Artificial intelligence is moving away from the realm of science fiction and futuristic technology.
AI software can be applied to various areas of your business, from customer service to sales and marketing. In this post, we’ll take a look at some of the ways you can use Artificial intelligence to increase your sales numbers and improve your company’s bottom line.
Artificial Intelligence Solutions can automatically qualify leads and refine your sales funnel:
Machines still can’t beat the salesmanship of humans. They excel in their ability to process huge amounts of data. This means that Artificial intelligence software is a very efficient tool for spotting trends and patterns in customer data. You can automatically score leads more accurately and less subjectively than with manual scoring.
Artificial Intelligence lead scoring allows sales teams to focus on their most valuable leads and return less qualified leads to the marketing team for further nurturing through the sales funnel. Using sales software that uses predictive analysis to qualify leads means that sales and marketing teams have more time to engage with prospects and create effective marketing campaigns. No need to spend valuable staff resources analyzing data and manually qualifying leads and identifying the best prospects.
Predict cross-sell and up-sell:
Just as Artificial intelligence is effective at identifying the leads that are most likely to convert, it can also predict cross-sales and up-sales as to how a sales team is most likely to be successful for each individual lead. Chances are.
Applications of machine learning software can analyze data from past interactions with a prospect and past sales with other customers to predict the products and services that will be most attractive to each prospect.
When it comes to cross-selling it takes the guesswork out of sales teams and reduces the risk of annoying existing customers by overselling products and services they don’t care about. Cross-selling and up-selling can make a lot of money – you have a 60-70% chance of selling to an existing customer, while only a 5-20% chance to a potential new customer. However, many software development companies fail to take full advantage of the cross-selling opportunity due to a lack of understanding of customer needs. Artificial intelligence helps fill this knowledge gap, squeezing more sales out of each prospect.
Optimize your marketing messages:
How do you know if your website copy, emails, display ads, sponsored search listings, social media posts, and other marketing messages are effective? The truth is, you don’t know at least until you can start collecting data and do some A/B testing to optimize your campaigns.

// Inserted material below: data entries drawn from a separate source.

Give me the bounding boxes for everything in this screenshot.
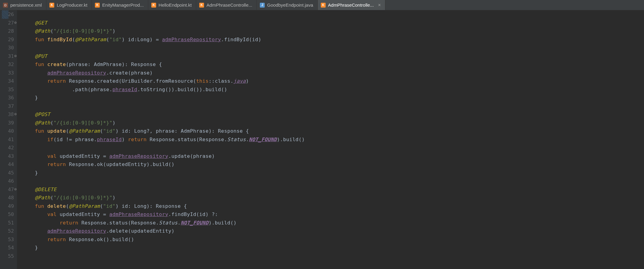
tab-label: LogProducer.kt [57, 2, 87, 8]
code-line[interactable]: @GET [22, 19, 305, 27]
line-number: 36 [2, 94, 14, 102]
tab-helloendpoint[interactable]: HelloEndpoint.kt [148, 0, 196, 10]
code-line[interactable]: admPhraseRepository.create(phrase) [22, 69, 305, 77]
line-number: 55 [2, 252, 14, 261]
tab-label: AdmPhraseControlle... [206, 2, 252, 8]
line-number: 49 [2, 202, 14, 211]
line-number: 31 [2, 52, 14, 61]
code-line[interactable]: .path(phrase.phraseId.toString()).build(… [22, 85, 305, 94]
code-line[interactable]: @Path("/{id:[0-9][0-9]*}") [22, 27, 305, 35]
line-number: 50 [2, 210, 14, 219]
line-number: 37 [2, 102, 14, 111]
code-line[interactable] [22, 44, 305, 52]
tab-entitymanagerprod[interactable]: EnityManagerProd... [92, 0, 148, 10]
tab-admphrasecontroller-2[interactable]: AdmPhraseControlle... × [318, 0, 385, 10]
line-number: 47 [2, 185, 14, 194]
code-line[interactable]: fun create(phrase: AdmPhrase): Response … [22, 60, 305, 69]
line-number: 38 [2, 110, 14, 119]
code-line[interactable]: fun update(@PathParam("id") id: Long?, p… [22, 127, 305, 135]
code-line[interactable]: @DELETE [22, 185, 305, 194]
line-number: 44 [2, 160, 14, 169]
code-line[interactable]: val updatedEntity = admPhraseRepository.… [22, 152, 305, 161]
fold-toggle-icon[interactable] [13, 55, 17, 58]
code-line[interactable] [22, 252, 305, 261]
line-number: 26 [2, 10, 14, 19]
code-line[interactable]: return Response.status(Response.Status.N… [22, 219, 305, 227]
tab-label: HelloEndpoint.kt [159, 2, 192, 8]
line-number: 48 [2, 194, 14, 202]
code-line[interactable]: return Response.ok(updatedEntity).build(… [22, 160, 305, 169]
code-line[interactable]: } [22, 169, 305, 177]
line-number: 54 [2, 244, 14, 252]
tab-label: persistence.xml [10, 2, 42, 8]
tab-persistence-xml[interactable]: ⟨⟩ persistence.xml [0, 0, 46, 10]
kotlin-file-icon [321, 3, 326, 8]
line-number: 32 [2, 60, 14, 69]
close-icon[interactable]: × [378, 3, 381, 8]
line-number: 53 [2, 235, 14, 244]
code-line[interactable]: if(id != phrase.phraseId) return Respons… [22, 135, 305, 144]
kotlin-file-icon [95, 3, 100, 8]
tab-label: GoodbyeEndpoint.java [267, 2, 313, 8]
kotlin-file-icon [151, 3, 156, 8]
line-number: 30 [2, 44, 14, 52]
line-number: 35 [2, 85, 14, 94]
code-line[interactable]: fun delete(@PathParam("id") id: Long): R… [22, 202, 305, 211]
code-line[interactable]: @PUT [22, 52, 305, 61]
code-line[interactable]: admPhraseRepository.delete(updatedEntity… [22, 227, 305, 235]
code-line[interactable]: val updatedEntity = admPhraseRepository.… [22, 210, 305, 219]
kotlin-file-icon [49, 3, 54, 8]
code-line[interactable] [22, 144, 305, 152]
fold-toggle-icon[interactable] [13, 188, 17, 191]
code-line[interactable]: } [22, 94, 305, 102]
line-number: 34 [2, 77, 14, 85]
tab-label: AdmPhraseControlle... [328, 2, 374, 8]
line-number: 51 [2, 219, 14, 227]
kotlin-file-icon [199, 3, 204, 8]
tab-logproducer[interactable]: LogProducer.kt [46, 0, 92, 10]
editor-tabs: ⟨⟩ persistence.xml LogProducer.kt EnityM… [0, 0, 644, 10]
code-content[interactable]: @GET @Path("/{id:[0-9][0-9]*}") fun find… [17, 10, 305, 269]
code-line[interactable] [22, 177, 305, 185]
line-number: 42 [2, 144, 14, 152]
line-number: 39 [2, 119, 14, 127]
java-file-icon [260, 3, 265, 8]
line-number: 52 [2, 227, 14, 235]
code-line[interactable]: return Response.ok().build() [22, 235, 305, 244]
code-line[interactable]: } [22, 244, 305, 252]
line-number: 29 [2, 35, 14, 44]
tab-goodbyeendpoint[interactable]: GoodbyeEndpoint.java [257, 0, 318, 10]
code-editor[interactable]: 2627282930313233343536373839404142434445… [0, 10, 644, 269]
tab-admphrasecontroller-1[interactable]: AdmPhraseControlle... [196, 0, 257, 10]
line-number: 27 [2, 19, 14, 27]
code-line[interactable]: @POST [22, 110, 305, 119]
code-line[interactable]: @Path("/{id:[0-9][0-9]*}") [22, 194, 305, 202]
code-line[interactable]: return Response.created(UriBuilder.fromR… [22, 77, 305, 85]
line-number: 40 [2, 127, 14, 135]
code-line[interactable] [22, 10, 305, 19]
line-number: 46 [2, 177, 14, 185]
fold-toggle-icon[interactable] [13, 113, 17, 116]
line-number: 28 [2, 27, 14, 35]
tab-label: EnityManagerProd... [102, 2, 144, 8]
code-line[interactable] [22, 102, 305, 111]
xml-file-icon: ⟨⟩ [3, 3, 8, 8]
code-line[interactable]: @Path("/{id:[0-9][0-9]*}") [22, 119, 305, 127]
fold-toggle-icon[interactable] [13, 21, 17, 25]
line-number: 33 [2, 69, 14, 77]
line-number: 41 [2, 135, 14, 144]
line-number: 45 [2, 169, 14, 177]
line-number-gutter: 2627282930313233343536373839404142434445… [0, 10, 17, 269]
line-number: 43 [2, 152, 14, 161]
code-line[interactable]: fun findById(@PathParam("id") id:Long) =… [22, 35, 305, 44]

There are best practices to follow when it comes to writing sales copy and of course, designing marketing communications. But these guidelines are general and may or may not apply to your unique industry or audience.
How do you know if your Facebook ad will sell more than an image of a man or a woman? You can make a good guess based on what you know about your audience, or you can split the test into two different versions of your ad. Split A/B testing will confirm what you need to know, but it takes a lot of time and effort. Did you notice that a picture of a blonde girl works better with a brunette? Great, but now it’s time to try a different headline – you can see how it turns out to be a never-ending task.
Fortunately for today’s marketers, there’s another option:
Over time, your marketing messages will automatically be optimized for the version that is most likely to result in a sale.
And what’s more, it doesn’t mean that one version is best for all users. The Applications of Artificial Intelligence is smart enough to analyze all the data and optimize it in real-time for different types of leads based on demographics, past interactions with brands, and many other factors. This type of custom customization is only possible if supported by AI-powered software.
Better sales management:
Not only to improve sales forecasting but also to add insight into the structure of sales teams, predictive analytics has proven to be an invaluable tool for sales management:
More accurate sales quotas – Incorporating factors other than sales rep performance makes it possible to create more accurate and aggressive sales quotas that are still achievable.
Sales Area Optimization – Whether you are selling by region or vertical, analytics can help you align sales expertise and resources across regions to deliver optimal results.
Realignment of sales and compensation policies:
Predictive analysis can also target new sales models, including revenue distribution. For example, Microsoft restructured its sales compensation by rewarding service consumption levels instead of direct commissions.
Predictive analytics can indicate potential changes in staffing demand in the coming quarter or year. Because it takes time to find new sales resources, anticipating demand can guide hiring strategies, allowing enough time for hiring and training to optimize sales productivity.
Project the impact of product changes:
Predictive analysis can help uncover the potential impact of product changes and reduce the impact on sales.
Although predictive analysis is clearly a powerful tool, finding the most efficient way to implement it remains a challenge. You can hire programmers to develop your own predictive analytics models, but more companies find it more profitable to outsource sales analysis and predictive modeling.